### EXERCISE DESCRIPTION:
Where a line in the records below includes "dalla", pull that line out.

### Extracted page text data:
..........

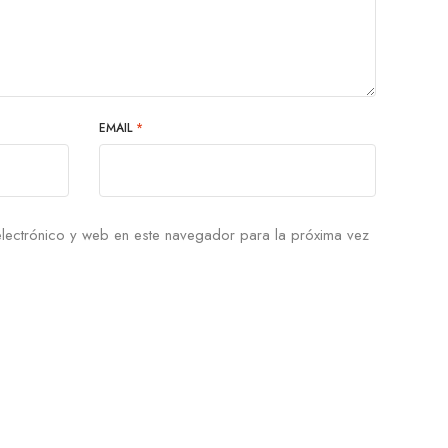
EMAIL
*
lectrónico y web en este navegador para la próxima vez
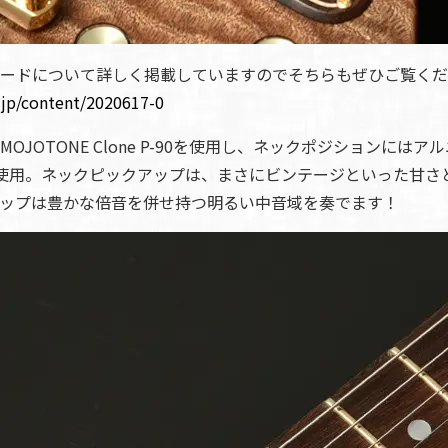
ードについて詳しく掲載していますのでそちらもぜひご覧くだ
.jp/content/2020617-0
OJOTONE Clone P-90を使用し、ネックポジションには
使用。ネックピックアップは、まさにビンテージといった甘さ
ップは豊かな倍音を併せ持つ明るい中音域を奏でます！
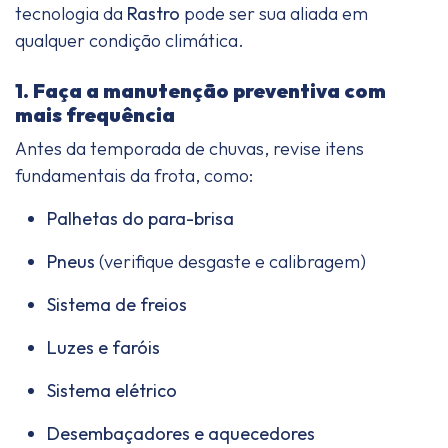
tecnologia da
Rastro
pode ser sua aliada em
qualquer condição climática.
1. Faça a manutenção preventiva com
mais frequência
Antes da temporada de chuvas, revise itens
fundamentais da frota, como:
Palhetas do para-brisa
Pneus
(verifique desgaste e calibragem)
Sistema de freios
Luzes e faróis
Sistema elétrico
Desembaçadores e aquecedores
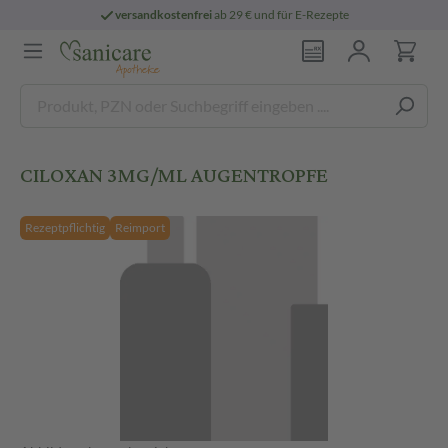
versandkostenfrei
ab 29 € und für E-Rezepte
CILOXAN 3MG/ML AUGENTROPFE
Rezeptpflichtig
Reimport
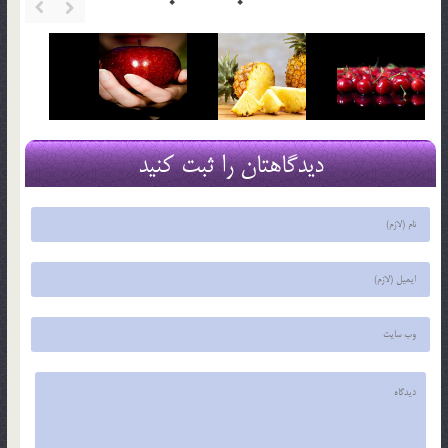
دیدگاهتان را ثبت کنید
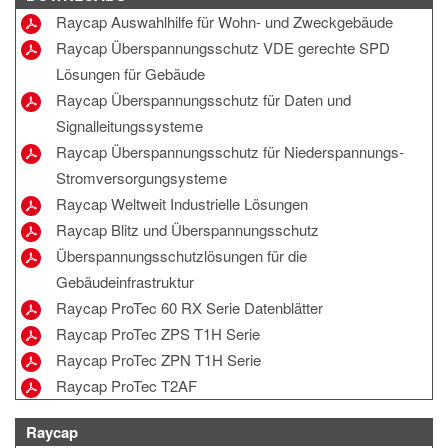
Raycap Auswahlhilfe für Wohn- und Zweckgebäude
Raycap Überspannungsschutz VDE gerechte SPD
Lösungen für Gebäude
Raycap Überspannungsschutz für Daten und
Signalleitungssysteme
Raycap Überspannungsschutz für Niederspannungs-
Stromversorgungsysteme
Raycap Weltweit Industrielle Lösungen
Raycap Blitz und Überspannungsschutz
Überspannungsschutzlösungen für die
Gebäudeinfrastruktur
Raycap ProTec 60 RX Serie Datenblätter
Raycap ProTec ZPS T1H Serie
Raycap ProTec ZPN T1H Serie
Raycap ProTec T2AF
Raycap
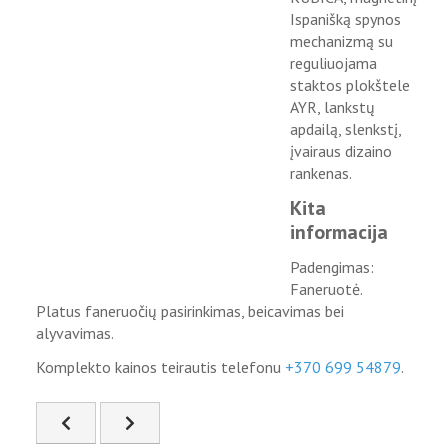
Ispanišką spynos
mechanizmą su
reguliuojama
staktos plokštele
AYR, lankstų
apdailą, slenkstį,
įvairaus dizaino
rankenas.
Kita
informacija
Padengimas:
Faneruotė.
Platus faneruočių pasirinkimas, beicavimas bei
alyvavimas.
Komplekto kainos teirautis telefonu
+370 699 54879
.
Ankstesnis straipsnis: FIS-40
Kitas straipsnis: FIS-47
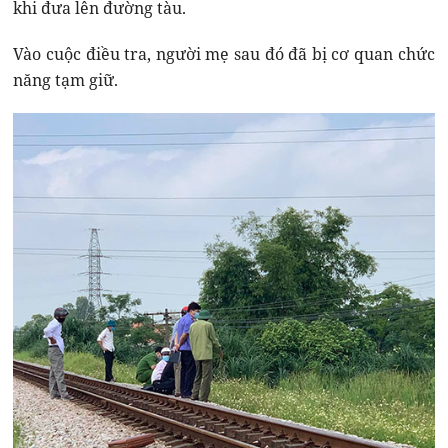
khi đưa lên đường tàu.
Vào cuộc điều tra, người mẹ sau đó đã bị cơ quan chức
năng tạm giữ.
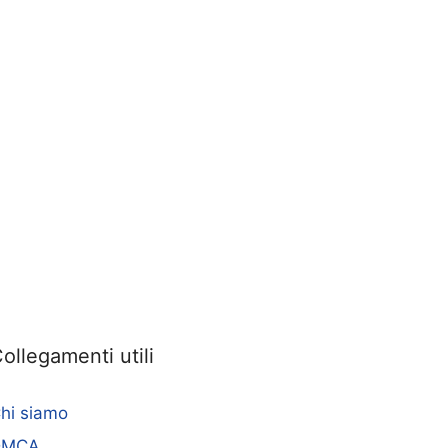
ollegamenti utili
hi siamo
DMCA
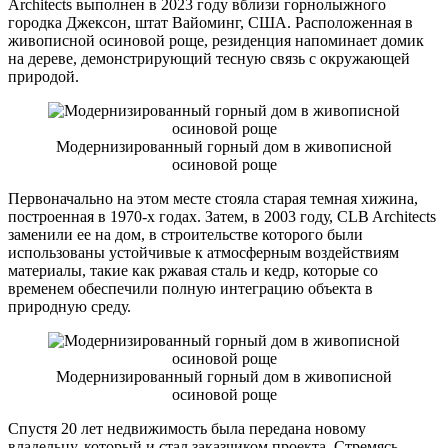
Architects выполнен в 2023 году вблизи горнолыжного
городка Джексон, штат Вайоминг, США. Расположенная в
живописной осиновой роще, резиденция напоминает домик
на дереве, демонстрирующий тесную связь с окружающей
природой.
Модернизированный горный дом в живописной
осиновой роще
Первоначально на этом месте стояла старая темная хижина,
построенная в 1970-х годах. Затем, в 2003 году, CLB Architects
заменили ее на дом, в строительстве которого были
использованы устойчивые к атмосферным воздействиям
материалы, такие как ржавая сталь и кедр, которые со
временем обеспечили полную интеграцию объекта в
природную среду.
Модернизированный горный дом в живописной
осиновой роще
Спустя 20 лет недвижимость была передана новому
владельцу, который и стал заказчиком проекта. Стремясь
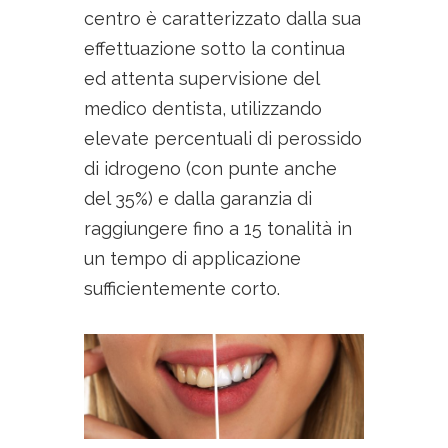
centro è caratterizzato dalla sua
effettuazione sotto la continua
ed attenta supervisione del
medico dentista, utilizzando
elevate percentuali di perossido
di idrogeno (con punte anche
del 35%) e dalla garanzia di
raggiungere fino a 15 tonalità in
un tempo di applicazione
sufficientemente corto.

..........

### SOLUTION BELOW:
centro è caratterizzato dalla sua
del 35%) e dalla garanzia di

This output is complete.